** PROVIDED INFORMATION follows **

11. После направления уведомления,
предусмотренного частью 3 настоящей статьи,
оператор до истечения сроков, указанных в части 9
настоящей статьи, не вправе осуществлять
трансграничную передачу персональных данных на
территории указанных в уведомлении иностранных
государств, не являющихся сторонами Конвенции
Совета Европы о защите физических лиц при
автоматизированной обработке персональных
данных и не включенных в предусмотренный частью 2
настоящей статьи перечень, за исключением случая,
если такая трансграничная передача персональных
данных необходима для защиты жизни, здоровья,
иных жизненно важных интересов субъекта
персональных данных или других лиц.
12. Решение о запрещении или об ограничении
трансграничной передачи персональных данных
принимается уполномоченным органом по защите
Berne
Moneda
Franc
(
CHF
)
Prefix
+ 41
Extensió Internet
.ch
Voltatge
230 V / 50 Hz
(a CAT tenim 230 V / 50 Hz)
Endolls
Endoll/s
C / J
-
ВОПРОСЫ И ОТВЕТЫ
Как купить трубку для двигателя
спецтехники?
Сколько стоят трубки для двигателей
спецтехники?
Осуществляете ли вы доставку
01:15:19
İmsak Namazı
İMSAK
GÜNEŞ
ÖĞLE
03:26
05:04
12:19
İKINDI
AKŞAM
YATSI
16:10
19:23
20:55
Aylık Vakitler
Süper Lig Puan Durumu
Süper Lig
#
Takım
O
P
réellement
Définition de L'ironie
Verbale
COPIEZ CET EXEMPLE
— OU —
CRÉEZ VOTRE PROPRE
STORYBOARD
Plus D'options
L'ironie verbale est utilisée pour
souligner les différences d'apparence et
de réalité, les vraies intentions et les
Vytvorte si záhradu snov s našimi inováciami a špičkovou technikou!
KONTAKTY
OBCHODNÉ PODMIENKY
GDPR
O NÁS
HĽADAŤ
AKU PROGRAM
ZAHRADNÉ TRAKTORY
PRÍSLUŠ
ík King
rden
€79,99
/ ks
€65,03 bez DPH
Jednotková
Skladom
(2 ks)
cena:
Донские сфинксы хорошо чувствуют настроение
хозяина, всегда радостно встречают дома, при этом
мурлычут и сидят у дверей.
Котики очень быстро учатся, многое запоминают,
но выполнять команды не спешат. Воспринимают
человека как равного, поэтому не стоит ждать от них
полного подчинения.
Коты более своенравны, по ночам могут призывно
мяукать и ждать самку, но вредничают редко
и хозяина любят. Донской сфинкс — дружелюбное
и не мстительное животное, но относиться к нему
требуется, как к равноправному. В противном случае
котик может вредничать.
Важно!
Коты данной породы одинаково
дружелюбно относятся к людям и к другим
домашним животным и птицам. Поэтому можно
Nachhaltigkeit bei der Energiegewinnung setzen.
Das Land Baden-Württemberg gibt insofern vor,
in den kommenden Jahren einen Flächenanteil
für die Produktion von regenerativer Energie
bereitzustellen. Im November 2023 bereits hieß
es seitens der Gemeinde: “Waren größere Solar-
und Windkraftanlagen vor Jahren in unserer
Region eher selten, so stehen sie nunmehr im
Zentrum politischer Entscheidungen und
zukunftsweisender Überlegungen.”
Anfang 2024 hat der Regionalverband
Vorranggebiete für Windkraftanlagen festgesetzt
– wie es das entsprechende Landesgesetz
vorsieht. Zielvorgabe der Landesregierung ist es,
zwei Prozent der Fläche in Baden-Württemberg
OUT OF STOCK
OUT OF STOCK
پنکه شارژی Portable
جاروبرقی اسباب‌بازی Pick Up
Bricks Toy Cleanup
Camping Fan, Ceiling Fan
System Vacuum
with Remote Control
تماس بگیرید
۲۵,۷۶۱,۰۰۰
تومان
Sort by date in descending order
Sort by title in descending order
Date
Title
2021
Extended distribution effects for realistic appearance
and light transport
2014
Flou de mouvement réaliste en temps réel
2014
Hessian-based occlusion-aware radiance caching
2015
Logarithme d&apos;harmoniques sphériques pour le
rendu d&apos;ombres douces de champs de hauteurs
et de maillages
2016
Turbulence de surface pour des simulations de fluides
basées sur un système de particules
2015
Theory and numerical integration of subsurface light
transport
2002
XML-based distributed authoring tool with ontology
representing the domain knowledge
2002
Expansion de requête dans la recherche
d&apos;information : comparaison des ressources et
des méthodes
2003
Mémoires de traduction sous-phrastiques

** End of PROVIDED INFORMATION **
** PROVIDED INFORMATION follows **

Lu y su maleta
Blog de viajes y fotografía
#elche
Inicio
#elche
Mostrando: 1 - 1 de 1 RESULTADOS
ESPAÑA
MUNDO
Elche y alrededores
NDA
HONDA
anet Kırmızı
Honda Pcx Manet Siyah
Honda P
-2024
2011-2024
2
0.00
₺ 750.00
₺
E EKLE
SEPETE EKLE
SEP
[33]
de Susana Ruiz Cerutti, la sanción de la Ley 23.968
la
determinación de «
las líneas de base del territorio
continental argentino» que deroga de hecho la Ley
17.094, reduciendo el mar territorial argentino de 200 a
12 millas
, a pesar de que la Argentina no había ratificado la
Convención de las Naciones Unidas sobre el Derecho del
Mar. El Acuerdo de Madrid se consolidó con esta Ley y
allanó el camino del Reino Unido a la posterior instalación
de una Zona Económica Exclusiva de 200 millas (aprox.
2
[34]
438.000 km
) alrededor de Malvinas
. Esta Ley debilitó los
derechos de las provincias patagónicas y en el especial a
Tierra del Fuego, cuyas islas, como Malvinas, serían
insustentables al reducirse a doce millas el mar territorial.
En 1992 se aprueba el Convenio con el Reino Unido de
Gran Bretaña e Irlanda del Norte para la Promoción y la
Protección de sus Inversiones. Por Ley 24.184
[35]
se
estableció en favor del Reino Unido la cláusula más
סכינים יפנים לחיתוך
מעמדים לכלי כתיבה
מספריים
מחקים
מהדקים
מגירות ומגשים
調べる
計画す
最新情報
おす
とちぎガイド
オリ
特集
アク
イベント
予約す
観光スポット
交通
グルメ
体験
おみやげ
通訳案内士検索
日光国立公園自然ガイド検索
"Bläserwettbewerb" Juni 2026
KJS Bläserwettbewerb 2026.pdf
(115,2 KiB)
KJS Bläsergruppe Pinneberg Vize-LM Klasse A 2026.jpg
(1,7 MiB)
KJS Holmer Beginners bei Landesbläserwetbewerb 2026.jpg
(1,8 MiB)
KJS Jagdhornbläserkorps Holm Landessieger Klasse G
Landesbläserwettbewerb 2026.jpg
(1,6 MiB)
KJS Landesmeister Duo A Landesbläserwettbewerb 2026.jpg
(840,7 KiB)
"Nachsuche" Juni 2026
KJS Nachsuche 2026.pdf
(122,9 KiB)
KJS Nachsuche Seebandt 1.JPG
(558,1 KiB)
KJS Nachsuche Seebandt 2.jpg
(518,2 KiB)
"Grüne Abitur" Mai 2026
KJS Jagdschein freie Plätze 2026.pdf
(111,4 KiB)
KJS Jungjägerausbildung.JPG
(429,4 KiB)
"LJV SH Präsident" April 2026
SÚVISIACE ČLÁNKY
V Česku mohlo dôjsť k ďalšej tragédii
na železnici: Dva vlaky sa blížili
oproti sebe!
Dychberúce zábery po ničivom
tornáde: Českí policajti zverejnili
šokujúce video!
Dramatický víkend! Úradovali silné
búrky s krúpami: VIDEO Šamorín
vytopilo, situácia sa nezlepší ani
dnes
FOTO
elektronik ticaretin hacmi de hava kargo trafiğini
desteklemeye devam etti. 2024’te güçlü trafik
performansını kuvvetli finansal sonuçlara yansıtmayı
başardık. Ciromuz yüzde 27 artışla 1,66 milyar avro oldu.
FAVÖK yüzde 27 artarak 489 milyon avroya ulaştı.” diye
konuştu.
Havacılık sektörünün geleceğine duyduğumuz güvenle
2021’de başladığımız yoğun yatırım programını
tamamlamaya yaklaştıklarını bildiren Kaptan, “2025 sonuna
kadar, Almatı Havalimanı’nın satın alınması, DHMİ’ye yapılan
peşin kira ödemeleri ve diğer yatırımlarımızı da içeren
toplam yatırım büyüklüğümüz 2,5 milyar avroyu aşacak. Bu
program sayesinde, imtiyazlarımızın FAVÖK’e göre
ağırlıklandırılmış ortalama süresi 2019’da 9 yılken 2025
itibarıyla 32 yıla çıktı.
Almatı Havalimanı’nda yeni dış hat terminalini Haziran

** End of PROVIDED INFORMATION **
** PROVIDED INFORMATION follows **

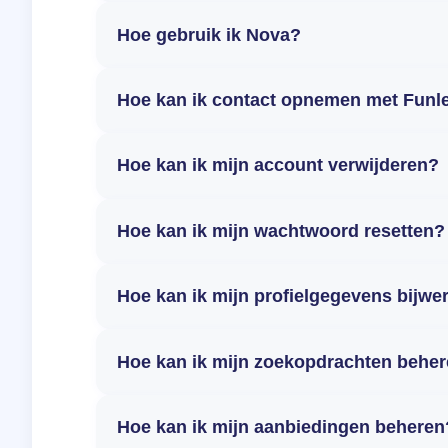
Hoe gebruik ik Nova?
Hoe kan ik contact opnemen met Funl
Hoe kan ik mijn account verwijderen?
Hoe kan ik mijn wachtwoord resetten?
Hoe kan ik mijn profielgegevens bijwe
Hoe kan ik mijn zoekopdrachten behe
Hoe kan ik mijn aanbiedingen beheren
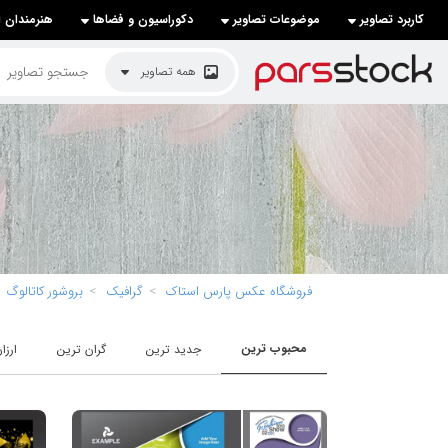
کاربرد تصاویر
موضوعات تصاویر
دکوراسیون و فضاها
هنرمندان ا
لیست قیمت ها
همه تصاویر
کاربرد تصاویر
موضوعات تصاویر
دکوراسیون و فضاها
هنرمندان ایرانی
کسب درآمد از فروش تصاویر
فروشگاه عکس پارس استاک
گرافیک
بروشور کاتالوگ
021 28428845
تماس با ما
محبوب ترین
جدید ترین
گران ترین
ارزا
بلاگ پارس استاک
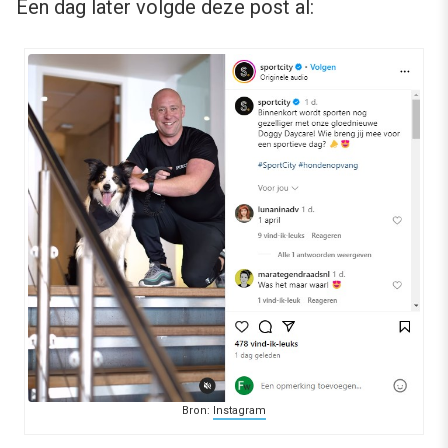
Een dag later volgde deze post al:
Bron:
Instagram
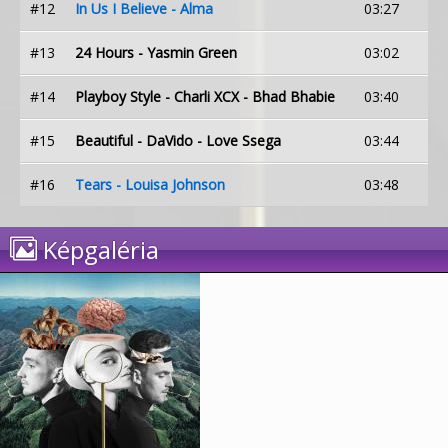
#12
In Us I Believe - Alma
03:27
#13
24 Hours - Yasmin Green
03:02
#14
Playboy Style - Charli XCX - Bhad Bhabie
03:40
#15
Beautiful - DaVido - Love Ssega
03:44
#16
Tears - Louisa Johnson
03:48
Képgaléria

** End of PROVIDED INFORMATION **

== TRY IT ==
Of all the entries above, repeat only the lines from the line that has "человека как равного, поэтому" to the line that has "Mémoires de traduction sous-phrastiques", both lines included, exactly.

== ANSWER SECTION ==
человека как равного, поэтому не стоит ждать от них
полного подчинения.
Коты более своенравны, по ночам могут призывно
мяукать и ждать самку, но вредничают редко
и хозяина любят. Донской сфинкс — дружелюбное
и не мстительное животное, но относиться к нему
требуется, как к равноправному. В противном случае
котик может вредничать.
Важно!
Коты данной породы одинаково
дружелюбно относятся к людям и к другим
домашним животным и птицам. Поэтому можно
Nachhaltigkeit bei der Energiegewinnung setzen.
Das Land Baden-Württemberg gibt insofern vor,
in den kommenden Jahren einen Flächenanteil
für die Produktion von regenerativer Energie
bereitzustellen. Im November 2023 bereits hieß
es seitens der Gemeinde: “Waren größere Solar-
und Windkraftanlagen vor Jahren in unserer
Region eher selten, so stehen sie nunmehr im
Zentrum politischer Entscheidungen und
zukunftsweisender Überlegungen.”
Anfang 2024 hat der Regionalverband
Vorranggebiete für Windkraftanlagen festgesetzt
– wie es das entsprechende Landesgesetz
vorsieht. Zielvorgabe der Landesregierung ist es,
zwei Prozent der Fläche in Baden-Württemberg
OUT OF STOCK
OUT OF STOCK
پنکه شارژی Portable
جاروبرقی اسباب‌بازی Pick Up
Bricks Toy Cleanup
Camping Fan, Ceiling Fan
System Vacuum
with Remote Control
تماس بگیرید
۲۵,۷۶۱,۰۰۰
تومان
Sort by date in descending order
Sort by title in descending order
Date
Title
2021
Extended distribution effects for realistic appearance
and light transport
2014
Flou de mouvement réaliste en temps réel
2014
Hessian-based occlusion-aware radiance caching
2015
Logarithme d&apos;harmoniques sphériques pour le
rendu d&apos;ombres douces de champs de hauteurs
et de maillages
2016
Turbulence de surface pour des simulations de fluides
basées sur un système de particules
2015
Theory and numerical integration of subsurface light
transport
2002
XML-based distributed authoring tool with ontology
representing the domain knowledge
2002
Expansion de requête dans la recherche
d&apos;information : comparaison des ressources et
des méthodes
2003
Mémoires de traduction sous-phrastiques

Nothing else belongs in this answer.